Seconds later, the whistle blew. Japan had won, 2-1, and Bassett and many other England players were left in tears. And members of the sometimes vicious British news media sharpened their pens and offered ... sympathy?
The most common word in British newspaper and website headlines on Thursday was “heartbreak,” and photos of the weeping Bassett dominated the coverage.
“England Women Have Done Their Country Proud,” The Times of London wrote. Even the tabloids were gentle, with The Mail grumbling that the better team had lost: “Own Goal Gives Japan Lucky Win Over Lionesses.”

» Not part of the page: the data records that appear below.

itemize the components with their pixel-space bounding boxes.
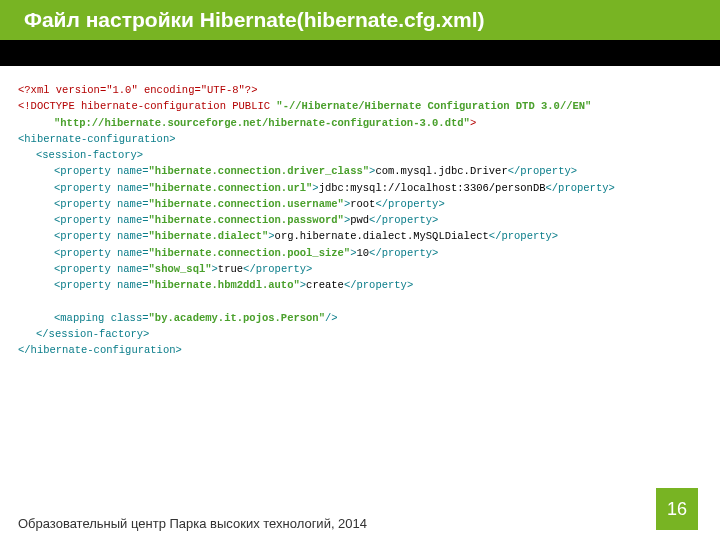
- hibernate-config-close: </hibernate-configuration>: [18, 342, 702, 358]
- blank-line: [18, 293, 702, 309]
- doctype-line1: <!DOCTYPE hibernate-configuration PUBLIC…: [18, 98, 702, 114]
- property-show-sql: <property name="show_sql">true</property…: [18, 261, 702, 277]
- paren-close: ): [478, 8, 485, 32]
- session-factory-close: </session-factory>: [18, 326, 702, 342]
- slide-header: Файл настройки Hibernate (hibernate.cfg.…: [0, 0, 720, 40]
- slide-footer: Образовательный центр Парка высоких техн…: [0, 506, 720, 540]
- property-driver: <property name="hibernate.connection.dri…: [18, 163, 702, 179]
- page-number: 16: [667, 499, 687, 520]
- property-url: <property name="hibernate.connection.url…: [18, 180, 702, 196]
- property-password: <property name="hibernate.connection.pas…: [18, 212, 702, 228]
- paren-open: (: [297, 8, 304, 32]
- hibernate-config-open: <hibernate-configuration>: [18, 131, 702, 147]
- property-hbm2ddl: <property name="hibernate.hbm2ddl.auto">…: [18, 277, 702, 293]
- property-dialect: <property name="hibernate.dialect">org.h…: [18, 228, 702, 244]
- footer-text: Образовательный центр Парка высоких техн…: [18, 516, 367, 531]
- property-username: <property name="hibernate.connection.use…: [18, 196, 702, 212]
- xml-declaration: <?xml version="1.0" encoding="UTF-8"?>: [18, 82, 702, 98]
- header-title: Файл настройки Hibernate: [24, 8, 297, 32]
- mapping-line: <mapping class="by.academy.it.pojos.Pers…: [18, 310, 702, 326]
- property-pool-size: <property name="hibernate.connection.poo…: [18, 245, 702, 261]
- session-factory-open: <session-factory>: [18, 147, 702, 163]
- sub-header-bar: [0, 40, 720, 66]
- page-number-badge: 16: [656, 488, 698, 530]
- code-block: <?xml version="1.0" encoding="UTF-8"?> <…: [0, 66, 720, 359]
- header-filename: hibernate.cfg.xml: [304, 8, 478, 32]
- doctype-line2: "http://hibernate.sourceforge.net/hibern…: [18, 115, 702, 131]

The reaction to Bassett’s error was in sharp contrast to the aftermath of high-profile World Cup failures by the England men’s team over the years. In a 1998 round-of-16 game against Argentina, David Beckham kicked out at Diego Simeone and was given a red card. The ejection seemed a little harsh, but sympathy for the 23-year-old Beckham was not forthcoming after England lost the game on penalties. The Mirror’s headline was typical: “10 Heroic Lions, One Stupid Boy.”

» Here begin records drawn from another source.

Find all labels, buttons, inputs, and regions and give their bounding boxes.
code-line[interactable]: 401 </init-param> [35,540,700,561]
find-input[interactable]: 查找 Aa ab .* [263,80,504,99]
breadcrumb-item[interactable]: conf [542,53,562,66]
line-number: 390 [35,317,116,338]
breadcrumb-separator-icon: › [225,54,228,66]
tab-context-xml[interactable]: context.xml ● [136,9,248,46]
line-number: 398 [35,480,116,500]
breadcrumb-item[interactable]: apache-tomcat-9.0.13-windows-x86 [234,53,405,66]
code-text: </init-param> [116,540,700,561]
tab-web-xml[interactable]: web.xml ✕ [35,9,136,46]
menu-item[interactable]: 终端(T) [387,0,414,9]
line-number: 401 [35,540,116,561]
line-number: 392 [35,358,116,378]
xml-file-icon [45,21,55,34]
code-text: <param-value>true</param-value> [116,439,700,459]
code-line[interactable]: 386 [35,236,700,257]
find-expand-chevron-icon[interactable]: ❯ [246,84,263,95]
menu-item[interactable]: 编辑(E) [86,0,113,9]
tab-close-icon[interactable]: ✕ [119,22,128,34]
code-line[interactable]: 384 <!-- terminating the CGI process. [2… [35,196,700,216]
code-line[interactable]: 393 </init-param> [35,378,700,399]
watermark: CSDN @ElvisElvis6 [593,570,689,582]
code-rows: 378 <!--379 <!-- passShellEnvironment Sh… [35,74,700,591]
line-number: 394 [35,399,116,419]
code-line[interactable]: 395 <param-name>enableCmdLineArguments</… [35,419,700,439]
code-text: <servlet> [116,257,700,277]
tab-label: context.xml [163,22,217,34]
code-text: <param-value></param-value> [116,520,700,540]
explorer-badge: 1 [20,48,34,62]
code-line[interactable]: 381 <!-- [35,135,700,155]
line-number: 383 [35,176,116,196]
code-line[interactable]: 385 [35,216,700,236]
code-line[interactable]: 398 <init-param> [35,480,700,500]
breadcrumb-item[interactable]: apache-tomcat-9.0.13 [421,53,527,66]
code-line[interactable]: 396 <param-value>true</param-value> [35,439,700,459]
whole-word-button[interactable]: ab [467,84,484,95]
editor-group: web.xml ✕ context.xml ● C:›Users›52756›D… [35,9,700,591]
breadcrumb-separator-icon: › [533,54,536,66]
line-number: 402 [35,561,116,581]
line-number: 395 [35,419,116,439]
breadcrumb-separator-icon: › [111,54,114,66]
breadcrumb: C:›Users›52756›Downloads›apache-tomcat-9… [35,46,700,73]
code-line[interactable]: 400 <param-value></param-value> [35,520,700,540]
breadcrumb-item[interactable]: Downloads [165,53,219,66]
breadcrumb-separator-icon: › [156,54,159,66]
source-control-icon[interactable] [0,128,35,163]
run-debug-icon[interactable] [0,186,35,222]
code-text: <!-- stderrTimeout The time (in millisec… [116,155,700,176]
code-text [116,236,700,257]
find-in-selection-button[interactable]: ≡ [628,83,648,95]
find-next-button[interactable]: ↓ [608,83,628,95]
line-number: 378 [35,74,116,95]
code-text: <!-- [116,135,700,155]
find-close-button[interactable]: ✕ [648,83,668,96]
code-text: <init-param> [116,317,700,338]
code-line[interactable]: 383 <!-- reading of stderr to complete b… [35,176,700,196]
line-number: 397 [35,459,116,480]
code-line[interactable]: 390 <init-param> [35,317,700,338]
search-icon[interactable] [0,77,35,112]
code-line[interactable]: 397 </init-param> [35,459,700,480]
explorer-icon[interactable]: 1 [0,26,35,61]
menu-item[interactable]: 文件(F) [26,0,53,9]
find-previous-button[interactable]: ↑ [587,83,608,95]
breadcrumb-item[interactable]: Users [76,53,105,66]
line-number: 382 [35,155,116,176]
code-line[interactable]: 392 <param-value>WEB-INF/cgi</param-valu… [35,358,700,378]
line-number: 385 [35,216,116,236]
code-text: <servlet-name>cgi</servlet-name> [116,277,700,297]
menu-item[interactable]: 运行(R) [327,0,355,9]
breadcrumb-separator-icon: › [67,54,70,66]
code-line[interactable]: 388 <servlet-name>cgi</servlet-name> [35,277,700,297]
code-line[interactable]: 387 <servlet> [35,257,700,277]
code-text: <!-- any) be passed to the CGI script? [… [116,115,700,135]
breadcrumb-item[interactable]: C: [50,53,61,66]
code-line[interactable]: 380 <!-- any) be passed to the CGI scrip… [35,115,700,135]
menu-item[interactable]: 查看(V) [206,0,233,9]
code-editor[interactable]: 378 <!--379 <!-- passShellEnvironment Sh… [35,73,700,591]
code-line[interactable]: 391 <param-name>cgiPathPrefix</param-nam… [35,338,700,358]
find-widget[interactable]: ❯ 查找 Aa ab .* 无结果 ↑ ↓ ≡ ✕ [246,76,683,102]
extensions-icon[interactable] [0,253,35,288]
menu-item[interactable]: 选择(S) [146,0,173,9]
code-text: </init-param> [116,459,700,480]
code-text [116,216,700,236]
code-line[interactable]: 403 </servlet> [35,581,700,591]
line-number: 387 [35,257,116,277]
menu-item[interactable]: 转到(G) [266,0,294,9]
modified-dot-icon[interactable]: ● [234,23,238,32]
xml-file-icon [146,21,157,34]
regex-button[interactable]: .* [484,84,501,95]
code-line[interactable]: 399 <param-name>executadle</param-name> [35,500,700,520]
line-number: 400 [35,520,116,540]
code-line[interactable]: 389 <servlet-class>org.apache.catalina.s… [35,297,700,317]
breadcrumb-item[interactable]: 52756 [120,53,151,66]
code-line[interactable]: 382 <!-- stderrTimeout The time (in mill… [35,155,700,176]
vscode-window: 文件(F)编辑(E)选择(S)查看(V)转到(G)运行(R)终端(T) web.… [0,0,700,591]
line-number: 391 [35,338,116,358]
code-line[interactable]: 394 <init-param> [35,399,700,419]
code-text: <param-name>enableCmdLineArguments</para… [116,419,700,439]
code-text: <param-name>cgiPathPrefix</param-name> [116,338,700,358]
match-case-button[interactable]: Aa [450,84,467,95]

The same thing--the own goal, as it is called in soccer--had befell Andres Escobar of Colombia in the 1994 World Cup. Known as the "Gentleman of the Field," Escobar was publicly ridiculed by his countrymen (and countrywomen) for his mistake. Eventually, someone murdered him.
(photo of Escobar)
This double standard for men versus women for what is acceptable in the realms of the masculine (like World Cup soccer) seems to me one more instance of the unique burdens shouldered by men.